At this stage there has been no need to repair or replace items on the cylinders so we still have the spare rods and piston seal assemblies as supplied in Antarctica, touch wood we don’t need them. The hydraulic fluid we ended up using is Aero HF, a Mobil oil product used for aircraft hydraulics, mainly to get a usable viscosity at low temperatures.
“I’m certainly happy to recommend your product to others, and will keep you in mind for future projects”
Keep an eye out on the Victoria website for news on the project from mid October as we are due to go back to site for a four month season.
Just returned on Saturday from the Arctic, here are a few photos of your cylinders and our equipment in situ at NEEM north east Greenland (about 1400km from the pole).
Basic cylinder parameters are as follows
The 1500mm stroke trunnion mount cylinder can see peak pressures around 2850 PSI, flows are quite low from around 1 litre/min up to 4 litres/min provided by an enerpac single phase hydraulic power pack (this cylinder is our main mast extension cylinder inside the mast itself).
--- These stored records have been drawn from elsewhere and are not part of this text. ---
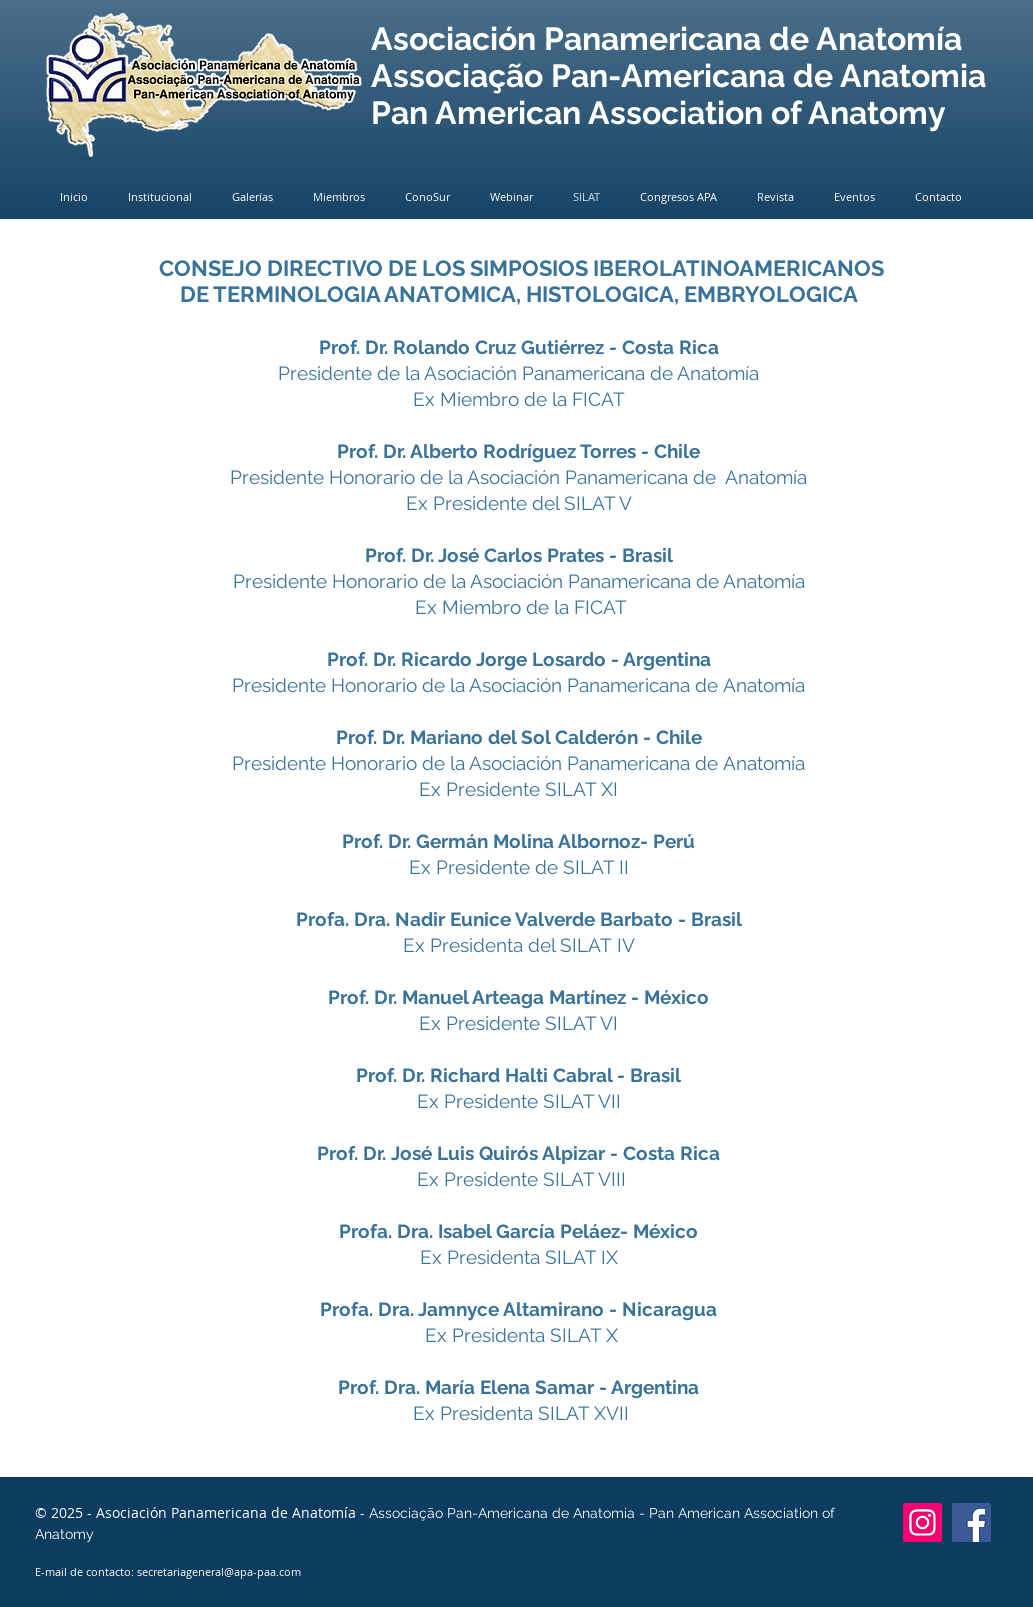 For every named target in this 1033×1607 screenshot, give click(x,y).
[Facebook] (971, 1522)
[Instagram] (922, 1522)
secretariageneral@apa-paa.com (219, 1571) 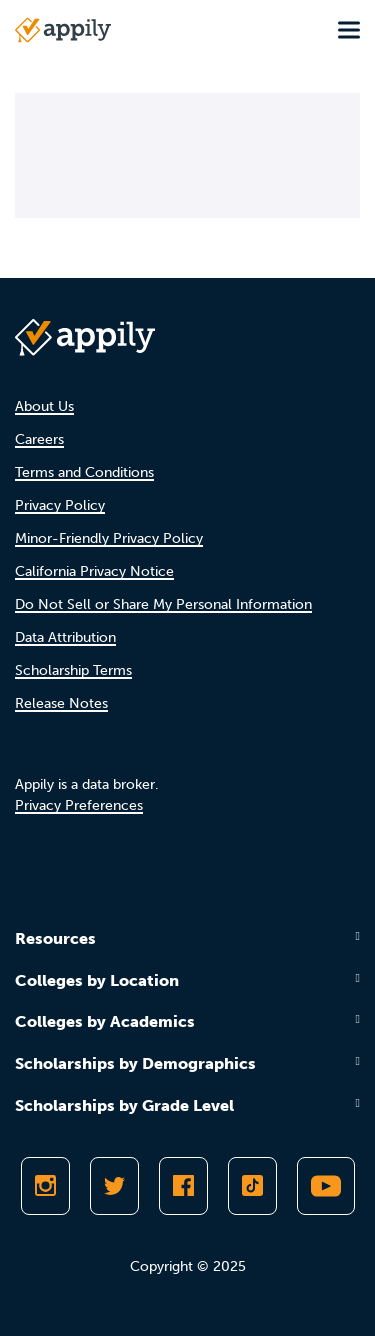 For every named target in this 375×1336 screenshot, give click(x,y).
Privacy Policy (60, 505)
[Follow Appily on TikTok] (252, 1186)
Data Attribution (65, 637)
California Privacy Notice (94, 571)
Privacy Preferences (79, 805)
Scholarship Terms (73, 670)
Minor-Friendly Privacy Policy (109, 538)
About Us (44, 406)
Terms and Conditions (84, 472)
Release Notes (61, 703)
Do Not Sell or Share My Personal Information (163, 604)
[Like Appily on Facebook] (183, 1186)
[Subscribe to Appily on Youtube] (326, 1186)
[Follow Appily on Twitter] (114, 1186)
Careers (39, 439)
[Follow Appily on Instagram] (45, 1186) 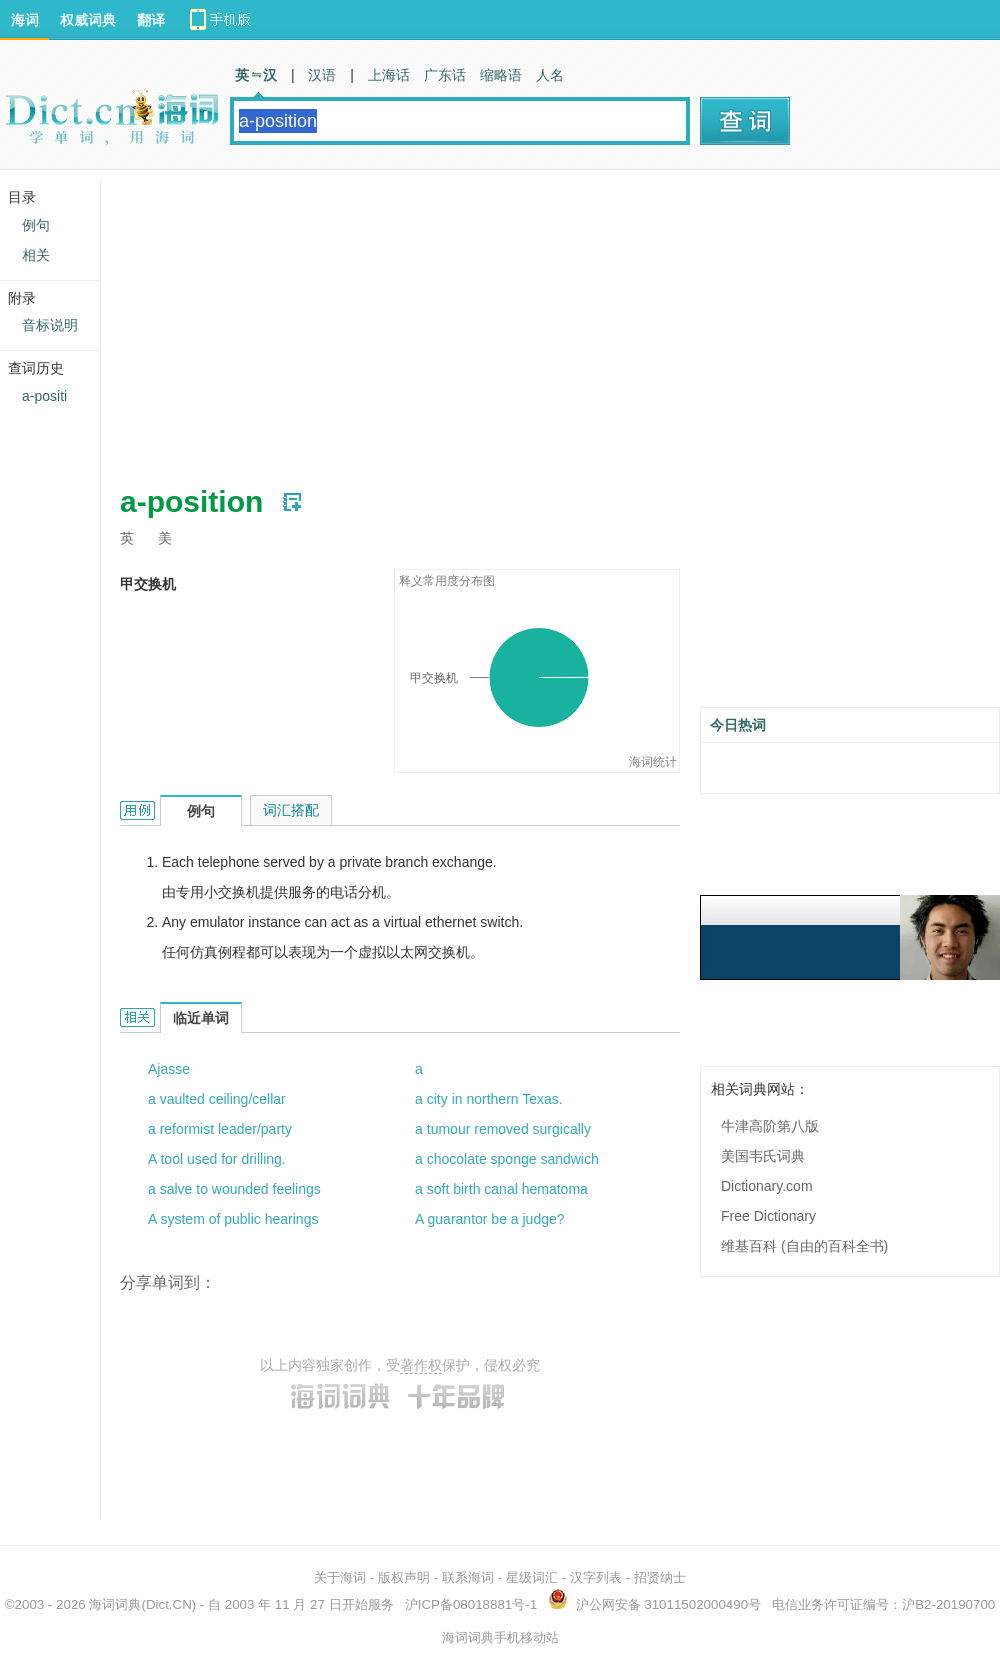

This is used to control drilling cutting rate and also to provide additional power to break off ice core.
The 750mm stroke tilt cylinder will only see about 750-1000 PSI pressure at peak, flows will be anywhere between 0 – 4 litres /min via manual flow control simply to slow the stroke down to make it safe for people to work around the mast during operation.
Plan at this stage is to head down to Antarctica (Scott Base) early to mid October and then deploy to the field a couple or so weeks later to Roosevelt Island (eastern side of the Ross ice shelf about 700km due east of Scott Base), completing our drilling for this year around mid January with a further year to complete the Project. This also is logistics and weather dependent.
The drill is an Intermediate depth drill (drill design is a Copenhagen University development with Kiwi modifications) with the mast to go to 1000m (possibly 1500m in the future with upgrades). At Roosevelt Island the plan is about 750 to 780 metres, of continuous ice core to the bedrock giving about a 50 to 60,000 year high resolution record of climate and atmospheric gases.